Search code examples
rcompareexpss

Compare two variables (both numeric or both factors) in expss tables


I am digging deeper and deeper into the expss package, and face one of the examples mentioned here --> https://gdemin.github.io/expss/#example_of_data_processing_with_multiple-response_variables (more particularly the last table of the section.

Consider the following dataframes:

vecA <- factor(c(rep(1,10),rep(2,10),rep(3,10),rep(4,10),rep(5,10)),levels=c(1,2,3,4,5))
vecB <- factor(c(rep(1,20),rep(2,20),rep(NA,10)),levels=c(1,2,3,4,5))
df_fact <- data.frame(vecA, vecB)

vecA_num <- as.numeric(c(rep(1,10),rep(2,10),rep(3,10),rep(4,10),rep(5,10)))
vecB_num <- as.numeric(c(rep(1,20),rep(2,20),rep(NA,10)))
df_num <- data.frame(vecA, vecB)

Strictly copying the suggested code (URL above), here is what my table look like:

df_fact %>%
  tab_cols(total(label = "#Total| |")) %>% 
  tab_cells(list(vecA)) %>%
  tab_stat_cpct(label="vecA", total_row_position="above", total_statistic="u_cases") %>%
  tab_cells(list(vecB)) %>% 
  tab_stat_cpct(label="vecB", total_row_position="above", total_statistic="u_cases") %>%
  tab_pivot(stat_position = "inside_columns") %>%  
  recode(as.criterion(is.numeric) & is.na ~ 0, TRUE ~ copy)

Slightly different procedure with a numeric example:

df_num %>%
  tab_cols(total(label = "#Total| |")) %>% 
  tab_cells(vecA_num, vecB_num) %>%
  tab_stat_valid_n(label = "Valid N") %>%
  tab_stat_mean(label="Mean") %>%
  tab_pivot(stat_position = "inside_columns") %>%  
  recode(as.criterion(is.numeric) & is.na ~ 0, TRUE ~ copy) %>%
  tab_transpose()

Issues start here, since these complex constructs are... complex!

1) I would like to include tab_last_sig* family of functions but I cannot figure out how to do it (and possibly subtotals/nets when variables are factors)
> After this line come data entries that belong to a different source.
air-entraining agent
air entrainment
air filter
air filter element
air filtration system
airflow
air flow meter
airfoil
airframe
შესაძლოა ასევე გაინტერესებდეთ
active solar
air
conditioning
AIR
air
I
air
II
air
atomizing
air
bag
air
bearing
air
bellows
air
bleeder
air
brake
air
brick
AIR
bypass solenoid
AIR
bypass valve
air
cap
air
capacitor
2) Including multiple statistics (cases, percents, means...) altogether is a challenge

3) Last, it is not clear to me where I should write the statistic names / variable names

I have not found detailed documentation for these constructs, hence this message in a bottle :)


Solution

    1. It's a pity, but by now significance testing is supported only for independent samples. In your examples you want compare statistics on the dependent samples. You can ran significance calculations for independent proportions but results will be inaccurate.
    2. Including multiple statistics is not difficult - you need just sequentially write tab_stat_. But complex table layout really is a challenge :(
    3. Variable names for statistic always should be written in the tab_cells. After that you can write statistic functions with tab_stat_mean, tab_stat_cpct and etc. You can find documentation by printing ?tab_pivot in the R console. It is a standard way of getting manual for R functions.